The neo-classical approach is the "trade-off." A trade-off is
a compromise. That has a ring of reasonableness to it, but it presumes a
zero-sum condition. At the level of public policy, such "trade-offs"
turn into paralyzing stand-offs, where no one gets nearly what he wants,
or could get. It overlooks the possibility of a reconciliation, or
synthesis, instead. In such a resolution, we are not limited by
trade-offs between fixed A and B: we get more of both.
I-B. Popular responsiveness to problem-solvers
Voters faced with two candidates, each coached by a neo- classical
economist, also face a hard choice. They often appear apathetic and take
a third choice, staying home. However, history denies that voters are
intrinsically apathetic. They have gotten turned on by candidates who
try to lead up and away from dismal trade-offs.
In 1980 it was Ronald Reagan. Instead of the dismal Phillips Curve ("choose
inflation or unemployment") he offered the happy Laffer Curve:
lower tax rates would lead to higher supplies, higher revenues, and
lower deficits, he promised. Lowering taxes, said Laffer, would
eliminate the "wedge effect."@ He often cited Henry George in
support of his position.@ Thus he would unleash supply, and collect more
taxes while applying lower tax rates. The voters were sick of
2nd-generation Keynesians who had been reduced to preaching austerity,
so they were game (if not wise) to buy into Reaganomics as advertised.
Unfortunately, the Laffer Curve turned out to be wildly overoptimistic,
and Reaganomics partly fraudulent and hypocritical@ in application. The
voters again tuned out and seemed apathetic. They are not saying,
however, they don't care. They are saying "come back when you have
something better, mean what you say, and deliver what you promise."

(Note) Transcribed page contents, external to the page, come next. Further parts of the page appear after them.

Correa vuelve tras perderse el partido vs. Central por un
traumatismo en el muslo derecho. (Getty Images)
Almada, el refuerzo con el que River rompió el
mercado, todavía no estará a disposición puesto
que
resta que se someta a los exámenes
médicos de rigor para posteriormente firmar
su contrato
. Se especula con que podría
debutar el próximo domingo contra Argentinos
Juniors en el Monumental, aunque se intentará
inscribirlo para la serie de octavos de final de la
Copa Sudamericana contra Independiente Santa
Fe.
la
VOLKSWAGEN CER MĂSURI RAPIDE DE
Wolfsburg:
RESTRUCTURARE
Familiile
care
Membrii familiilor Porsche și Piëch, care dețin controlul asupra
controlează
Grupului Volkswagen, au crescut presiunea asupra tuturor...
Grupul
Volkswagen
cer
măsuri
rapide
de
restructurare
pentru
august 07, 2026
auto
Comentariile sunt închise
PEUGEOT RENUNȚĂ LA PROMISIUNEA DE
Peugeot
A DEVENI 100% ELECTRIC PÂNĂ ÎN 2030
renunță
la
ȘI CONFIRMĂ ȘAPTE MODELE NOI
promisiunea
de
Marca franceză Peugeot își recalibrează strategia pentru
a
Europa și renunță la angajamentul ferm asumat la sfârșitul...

From 1936-70 it was Keynes and his apostles, who had a long run with
the voters, in spite of virulent critics. Keynes' winning political
formula was that consumption and capital formation are not alternatives
to be traded off, but complements, reinforcing one another. Raise wages,
he said, raise private and public consumer spending, and get more
capital formation as a happy by-product. "We can have it all,"
he said; they called it "the economics of abundance." Who
wouldn't prefer that to long- faced moralizers preaching we must suffer
for the prodigalities of the past, or for the sake of a remote and
uncertain future? Even puritans learned better as children from
Longfellow's "Psalm of Life."@
When the theory of the propensity to consume, and the multiplier, lost
their charm, and some strong trade unions (like Hoffa's Teamsters)

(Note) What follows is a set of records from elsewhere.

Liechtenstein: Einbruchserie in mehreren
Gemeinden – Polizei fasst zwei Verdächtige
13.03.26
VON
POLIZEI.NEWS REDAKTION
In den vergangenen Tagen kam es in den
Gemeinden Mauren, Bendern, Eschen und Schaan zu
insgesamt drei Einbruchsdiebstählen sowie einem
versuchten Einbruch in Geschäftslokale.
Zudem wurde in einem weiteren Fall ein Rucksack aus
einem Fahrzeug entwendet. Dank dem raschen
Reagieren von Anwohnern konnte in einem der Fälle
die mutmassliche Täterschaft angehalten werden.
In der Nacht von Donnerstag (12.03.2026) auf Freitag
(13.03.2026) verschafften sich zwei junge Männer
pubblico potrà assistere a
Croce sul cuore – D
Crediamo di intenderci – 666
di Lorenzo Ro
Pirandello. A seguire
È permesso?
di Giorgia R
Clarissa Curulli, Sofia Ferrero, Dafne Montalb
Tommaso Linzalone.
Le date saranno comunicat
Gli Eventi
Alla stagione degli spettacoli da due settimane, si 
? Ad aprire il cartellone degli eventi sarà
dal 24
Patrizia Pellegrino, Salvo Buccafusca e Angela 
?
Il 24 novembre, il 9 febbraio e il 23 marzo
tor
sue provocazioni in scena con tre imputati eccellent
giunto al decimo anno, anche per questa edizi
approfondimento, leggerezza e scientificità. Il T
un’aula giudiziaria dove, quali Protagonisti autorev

showed their nastier side, the American voters tuned in to JFK and "business
Keynesianism" in which the emphasis turned to fostering new
investing. Keynes had been shrewd enough to cast his theories to
accommodate either emphasis. Here the formula was to raise the "marginal
efficiency of capital" (today we say the marginal rate of return)
after taxes by giving preferential tax treatment to new investing,
keeping tax rates high on income from old assets like land. It was a
species of Georgism, applied via the Federal income tax.@ The key
devices were fast write off for new capital, and the investment tax
credit.
There was no talk or thought, however, of enriching capitalists by
impoverishing workers. The promise was to enrich capitalists and workers
together, as higher investing raised aggregate demand for labor and its
products through the "multiplier" effect.
In time that happy glow of mutuality turned to ashes. After JFK, with
his influential economist Walter Heller, the flame burned low; later
leaders stumbled in the dark. They relied too simple-mindedly on demand
management through fiscal and monetary policy, carrying them well beyond
their power to stimulate supply. Thus they lurched into Stagflation:
double-digit inflation and recession conjoined. They blamed the war,
then the Arabs. They scolded the public, and they called for sacrifices,
as leaders always do when they lack ideas. "You must mature and
face the facts of life," they lectured. "There is no way to
stop inflation except unemployment. Whichever evil you choose, don't
blame us, we told you so."@ Faced with that, the voters exercised a
third choice: they retired the patrons of those new dismal scientists.
Before Keynes there was another great reconciler, Henry George. In
1879, George electrified the world by identifying a cause of the
boom/slump cycle, identifying a cause of inadequate demand for labor,
and, best of all, following through with a plausible, practicable
remedy. Like Keynes and Laffer after him, he turned people on by saying
"Forget the bitter trade-offs; we can have it all."
George came out of a raw, naive new colony, California, as a scrappy
marginal journalist. Yet his ideas exploded through the sophisticated
metropolitan world as though into a vacuum. His book sales were in the
millions. Seven short years after publishing Progress and Poverty in
remote California he nearly took over as Mayor of New York City, the
financial and intellectual capital of the nation. He thumped also-ran
Theodore Roosevelt, and lost to the Tammany candidate (Abram S. Hewitt)
only by being counted out (Barker, pp.480-81; Myers, pp.356-58; Miller,
p.11). Three more years and he was a major influence in sophisticated
Britain. In 1889, incredibly, he became "adviser and field-general
in land reform strategy" to the Radical wing of the Liberal Party
in Britain, where he was not even a citizen. "It was inevitable
that, when (Joseph) Chamberlain bowed out, George should become the
Radical philosopher" (Lawrence, pp.105- 06). It also happened that
when Chamberlain bowed out, the Radical wing became the Liberal Party.
It adopted a land-tax plank after 1891 (The "famous Newcastle
Programme"), and came to carry George's (muted) policies forward
under successive Liberal Governments of Campbell-Bannerman, Asquith, and
Lloyd George.
How could a marginal man come out of nowhere and make such an impact?
The economic gurus of the day, even as today, were in a scolding mode,
blaming unemployment on faulty character traits and genes, and demanding
austerity. They were not intellectually armed to refute him or befuddle
his listeners. He had studied the classical economists, and used their
tools to dissect the system. Neo-classical economics arose in part to
fill the void, to squeeze out such radical notions, and be sure nothing
like the Georgist phenomenon could recur.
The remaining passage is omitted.